= List of universities in Namibia =

A list of universities in Namibia.

There are four institutions in Namibia considered universities:
1. University of Namibia (UNAM) (State)
2. International University of Management (IUM) (Private)
3. Namibia University of Science and Technology (NUST, formerly the Polytechnic of Namibia) (State)
4. Welwitchia University (WU, formerly known as the Welwitchia Health Training Center) (Private) (Note: Welwitchia Health Training Centre, established 2013, trains nurses, healthcare and social workers, and medical administrative staff. Headquartered in Windhoek, campuses in Kombat, Nkurenkuru, Katima Mulilo and Walvis Bay. It became a full university in 2024.)

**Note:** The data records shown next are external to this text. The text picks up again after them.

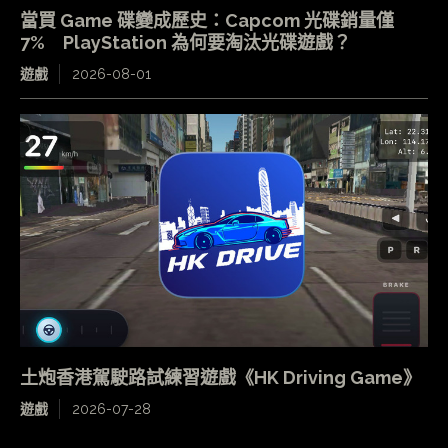
當買 Game 碟變成歷史：Capcom 光碟銷量僅
7% PlayStation 為何要淘汰光碟遊戲？
遊戲
2026-08-01
土炮香港駕駛路試練習遊戲《HK Driving Game》
遊戲
2026-07-28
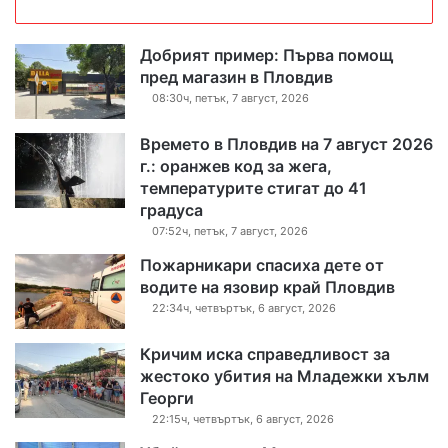
Добрият пример: Първа помощ
пред магазин в Пловдив
08:30ч, петък, 7 август, 2026
Времето в Пловдив на 7 август 2026
г.: оранжев код за жега,
температурите стигат до 41
градуса
07:52ч, петък, 7 август, 2026
Пожарникари спасиха дете от
водите на язовир край Пловдив
22:34ч, четвъртък, 6 август, 2026
Кричим иска справедливост за
жестоко убития на Младежки хълм
Георги
22:15ч, четвъртък, 6 август, 2026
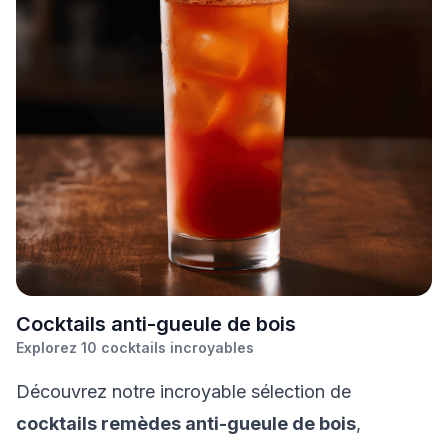
C
ocktails anti-gueule de bois
Explorez
10
cocktails incroyables
Découvrez notre incroyable sélection de
cocktails remèdes anti-gueule de bois
,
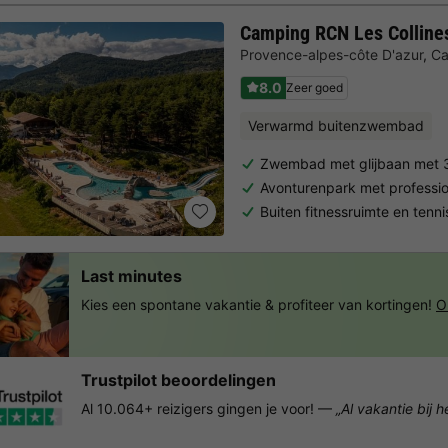
Camping RCN Les Collines
Provence-alpes-côte D'azur
,
Ca
8.0
Zeer goed
Verwarmd buitenzwembad
Zwembad met glijbaan met 3
Avonturenpark met professio
Buiten fitnessruimte en tenn
Last minutes
Kies een spontane vakantie & profiteer van kortingen!
O
Trustpilot beoordelingen
Al 10.064+ reizigers gingen je voor! —
„Al vakantie bij 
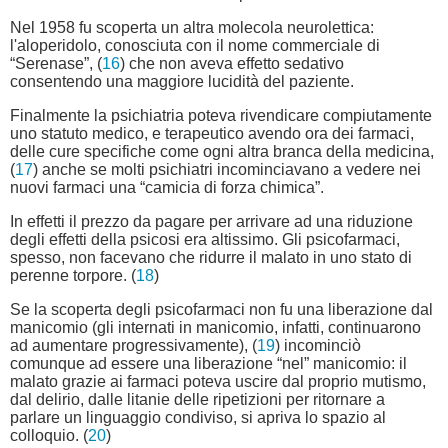
Nel 1958 fu scoperta un altra molecola neurolettica:
l'aloperidolo, conosciuta con il nome commerciale di
“Serenase”, (
16
) che non aveva effetto sedativo
consentendo una maggiore lucidità del paziente.
Finalmente la psichiatria poteva rivendicare compiutamente
uno statuto medico, e terapeutico avendo ora dei farmaci,
delle cure specifiche come ogni altra branca della medicina,
(
17
) anche se molti psichiatri incominciavano a vedere nei
nuovi farmaci una “camicia di forza chimica”.
In effetti il prezzo da pagare per arrivare ad una riduzione
degli effetti della psicosi era altissimo. Gli psicofarmaci,
spesso, non facevano che ridurre il malato in uno stato di
perenne torpore. (
18
)
Se la scoperta degli psicofarmaci non fu una liberazione dal
manicomio (gli internati in manicomio, infatti, continuarono
ad aumentare progressivamente), (
19
) incominciò
comunque ad essere una liberazione “nel” manicomio: il
malato grazie ai farmaci poteva uscire dal proprio mutismo,
dal delirio, dalle litanie delle ripetizioni per ritornare a
parlare un linguaggio condiviso, si apriva lo spazio al
colloquio. (
20
)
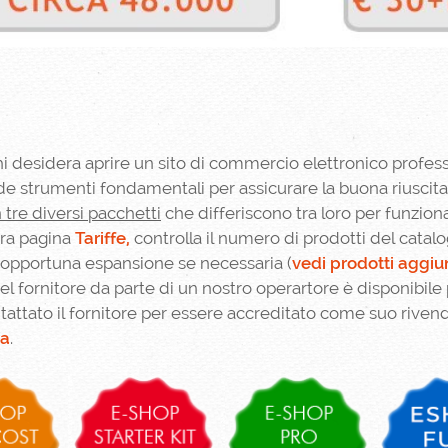
i desidera aprire un sito di commercio elettronico professi
de strumenti fondamentali per assicurare la buona riusci
n tre diversi pacchetti
che differiscono tra loro per funzionali
tra pagina
Tariffe,
controlla il numero di prodotti del catalog
l'opportuna espansione se necessaria (
vedi prodotti aggiun
 del fornitore da parte di un nostro operartore è disponib
tattato il fornitore per essere accreditato come suo riven
na
.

==Vocational training institutions==
Most of the vocational training in Namibia is delivered by Vocational Training Centres (VTCs) controlled by the Namibian Training Authority (NTA). There are seven VTCs in Namibia:
1. Eenhana Vocational Training Centre, Engela, Ohangwena Region
2. Nakayale Vocational Training Centre, Outapi, Omusati Region
3. Okakarara Vocational Training Centre, Okakarara, Otjozondjupa Region. The OVTC has 50 staff and about 600 students.
4. Rundu Vocational Training Centre, Rundu, Kavango West
5. Valombola Vocational Training Centre, Ongwediva, Oshana Region
6. Windhoek Vocational Training Centre, Windhoek, Khomas Region
7. Zambezi Vocational Training Centre, Katima Mulilo, Zambezi Region
8. Ngato Vocational Training Center, Rundu, Kavango West

There are few other vocational training institutions in Namibia. Some of the artisan training is done by the Namibia University of Science and Technology.
- Namibia Institute of Mining and Technology (NIMT) in Arandis trains professions such as boilermakers, electricians, fitters and diesel mechanics. It is funded by De Beers and subsidized by the Namibian government.
- Namibian Maritime and Fisheries Institute (Namfi) in Walvis Bay, founded in 1996, provides vocational training for maritime industries.
- Institute for Domestic Science & Agriculture in Baumgartsbrunn, established in 1991, is an institution not accredited by the Namibia Qualifications Authority. It provides training for domestic workers.
- I-Care Health Training Institute, established 2017, trains nurses and healthcare workers. Campuses are in Windhoek, Swakopmund and Oniipa.